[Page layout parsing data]
[Start of Attachment]

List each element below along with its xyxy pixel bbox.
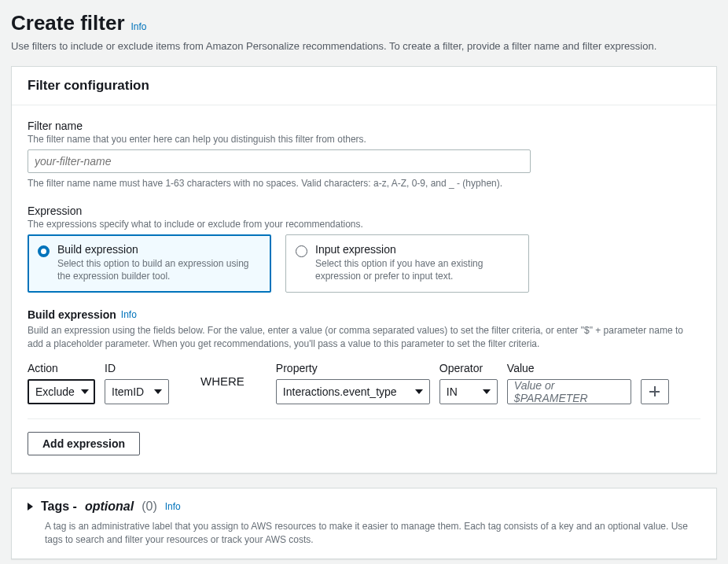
col-operator-label: Operator xyxy=(439,362,498,374)
filter-config-header: Filter configuration xyxy=(12,67,716,105)
build-expression-title-text: Build expression xyxy=(28,308,116,321)
chevron-down-icon xyxy=(81,389,89,394)
radio-icon xyxy=(296,245,307,257)
filter-config-panel: Filter configuration Filter name The fil… xyxy=(11,66,717,474)
property-select-value: Interactions.event_type xyxy=(283,385,397,398)
tags-info-link[interactable]: Info xyxy=(165,501,181,512)
filter-name-helper: The filter name name must have 1-63 char… xyxy=(28,178,700,189)
expression-option-build[interactable]: Build expression Select this option to b… xyxy=(28,234,271,293)
col-property-label: Property xyxy=(276,362,430,374)
action-select[interactable]: Exclude xyxy=(28,379,95,404)
filter-name-label: Filter name xyxy=(28,120,700,132)
page-title-info-link[interactable]: Info xyxy=(131,21,147,32)
filter-name-hint: The filter name that you enter here can … xyxy=(28,134,700,145)
chevron-down-icon xyxy=(154,389,162,394)
action-select-value: Exclude xyxy=(35,385,75,398)
chevron-down-icon xyxy=(483,389,491,394)
col-id-label: ID xyxy=(105,362,169,374)
col-value-label: Value xyxy=(507,362,631,374)
value-input[interactable]: Value or $PARAMETER xyxy=(507,379,631,404)
radio-icon xyxy=(38,245,50,257)
build-expression-desc: Build an expression using the fields bel… xyxy=(28,324,700,351)
add-condition-button[interactable] xyxy=(641,379,669,404)
tags-title: Tags - xyxy=(41,499,77,514)
tags-optional: optional xyxy=(85,499,134,514)
operator-select-value: IN xyxy=(447,385,458,398)
value-input-placeholder: Value or $PARAMETER xyxy=(514,379,624,404)
tags-description: A tag is an administrative label that yo… xyxy=(45,520,700,547)
page-description: Use filters to include or exclude items … xyxy=(11,40,717,52)
build-expression-title: Build expression Info xyxy=(28,308,700,321)
plus-icon xyxy=(649,386,660,396)
add-expression-button[interactable]: Add expression xyxy=(28,432,140,455)
chevron-down-icon xyxy=(415,389,423,394)
id-select[interactable]: ItemID xyxy=(105,379,169,404)
expression-option-build-desc: Select this option to build an expressio… xyxy=(57,257,259,282)
expression-option-input-desc: Select this option if you have an existi… xyxy=(315,257,517,282)
expression-field: Expression The expressions specify what … xyxy=(28,205,700,293)
expression-label: Expression xyxy=(28,205,700,217)
expression-option-input[interactable]: Input expression Select this option if y… xyxy=(285,234,529,293)
page-title-text: Create filter xyxy=(11,11,125,35)
col-action-label: Action xyxy=(28,362,95,374)
property-select[interactable]: Interactions.event_type xyxy=(276,379,430,404)
chevron-right-icon xyxy=(28,503,33,511)
tags-panel: Tags - optional (0) Info A tag is an adm… xyxy=(11,488,717,559)
expression-option-build-title: Build expression xyxy=(57,243,259,256)
tags-expand-toggle[interactable]: Tags - optional (0) Info xyxy=(28,499,700,514)
expression-hint: The expressions specify what to include … xyxy=(28,219,700,230)
filter-name-input[interactable] xyxy=(28,149,531,173)
build-expression-info-link[interactable]: Info xyxy=(121,309,137,320)
id-select-value: ItemID xyxy=(112,385,144,398)
where-keyword: WHERE xyxy=(178,374,267,391)
page-title: Create filter Info xyxy=(11,11,717,35)
operator-select[interactable]: IN xyxy=(439,379,498,404)
tags-count: (0) xyxy=(142,499,157,514)
expression-option-input-title: Input expression xyxy=(315,243,517,256)
expression-builder-row: Action Exclude ID ItemID WHERE Property xyxy=(28,362,700,419)
filter-name-field: Filter name The filter name that you ent… xyxy=(28,120,700,189)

[End of Attachment]

Exercise details — Repeat the entries verbatim; no pictures.

Your solution —
List each element below along with its xyxy pixel bbox.
col-operator-label: Operator xyxy=(439,362,498,374)
filter-config-header: Filter configuration xyxy=(12,67,716,105)
build-expression-title-text: Build expression xyxy=(28,308,116,321)
chevron-down-icon xyxy=(81,389,89,394)
radio-icon xyxy=(296,245,307,257)
filter-config-panel: Filter configuration Filter name The fil… xyxy=(11,66,717,474)
property-select-value: Interactions.event_type xyxy=(283,385,397,398)
tags-info-link[interactable]: Info xyxy=(165,501,181,512)
filter-name-helper: The filter name name must have 1-63 char… xyxy=(28,178,700,189)
expression-option-build[interactable]: Build expression Select this option to b… xyxy=(28,234,271,293)
col-property-label: Property xyxy=(276,362,430,374)
action-select[interactable]: Exclude xyxy=(28,379,95,404)
filter-name-label: Filter name xyxy=(28,120,700,132)
page-title-info-link[interactable]: Info xyxy=(131,21,147,32)
filter-name-hint: The filter name that you enter here can … xyxy=(28,134,700,145)
chevron-down-icon xyxy=(154,389,162,394)
action-select-value: Exclude xyxy=(35,385,75,398)
chevron-down-icon xyxy=(483,389,491,394)
col-id-label: ID xyxy=(105,362,169,374)
col-value-label: Value xyxy=(507,362,631,374)
value-input[interactable]: Value or $PARAMETER xyxy=(507,379,631,404)
radio-icon xyxy=(38,245,50,257)
build-expression-desc: Build an expression using the fields bel… xyxy=(28,324,700,351)
add-condition-button[interactable] xyxy=(641,379,669,404)
tags-title: Tags - xyxy=(41,499,77,514)
tags-optional: optional xyxy=(85,499,134,514)
operator-select-value: IN xyxy=(447,385,458,398)
value-input-placeholder: Value or $PARAMETER xyxy=(514,379,624,404)
tags-description: A tag is an administrative label that yo… xyxy=(45,520,700,547)
page-description: Use filters to include or exclude items … xyxy=(11,40,717,52)
build-expression-title: Build expression Info xyxy=(28,308,700,321)
plus-icon xyxy=(649,386,660,396)
add-expression-button[interactable]: Add expression xyxy=(28,432,140,455)
chevron-down-icon xyxy=(415,389,423,394)
id-select[interactable]: ItemID xyxy=(105,379,169,404)
expression-option-build-desc: Select this option to build an expressio… xyxy=(57,257,259,282)
expression-option-input-desc: Select this option if you have an existi… xyxy=(315,257,517,282)
expression-field: Expression The expressions specify what … xyxy=(28,205,700,293)
expression-label: Expression xyxy=(28,205,700,217)
expression-option-input[interactable]: Input expression Select this option if y… xyxy=(285,234,529,293)
page-title-text: Create filter xyxy=(11,11,125,35)
col-action-label: Action xyxy=(28,362,95,374)
property-select[interactable]: Interactions.event_type xyxy=(276,379,430,404)
chevron-right-icon xyxy=(28,503,33,511)
tags-panel: Tags - optional (0) Info A tag is an adm… xyxy=(11,488,717,559)
expression-option-build-title: Build expression xyxy=(57,243,259,256)
tags-expand-toggle[interactable]: Tags - optional (0) Info xyxy=(28,499,700,514)
expression-hint: The expressions specify what to include … xyxy=(28,219,700,230)
filter-name-input[interactable] xyxy=(28,149,531,173)
build-expression-info-link[interactable]: Info xyxy=(121,309,137,320)
id-select-value: ItemID xyxy=(112,385,144,398)
where-keyword: WHERE xyxy=(178,374,267,391)
page-title: Create filter Info xyxy=(11,11,717,35)
operator-select[interactable]: IN xyxy=(439,379,498,404)
tags-count: (0) xyxy=(142,499,157,514)
expression-option-input-title: Input expression xyxy=(315,243,517,256)
expression-builder-row: Action Exclude ID ItemID WHERE Property xyxy=(28,362,700,419)
filter-name-field: Filter name The filter name that you ent… xyxy=(28,120,700,189)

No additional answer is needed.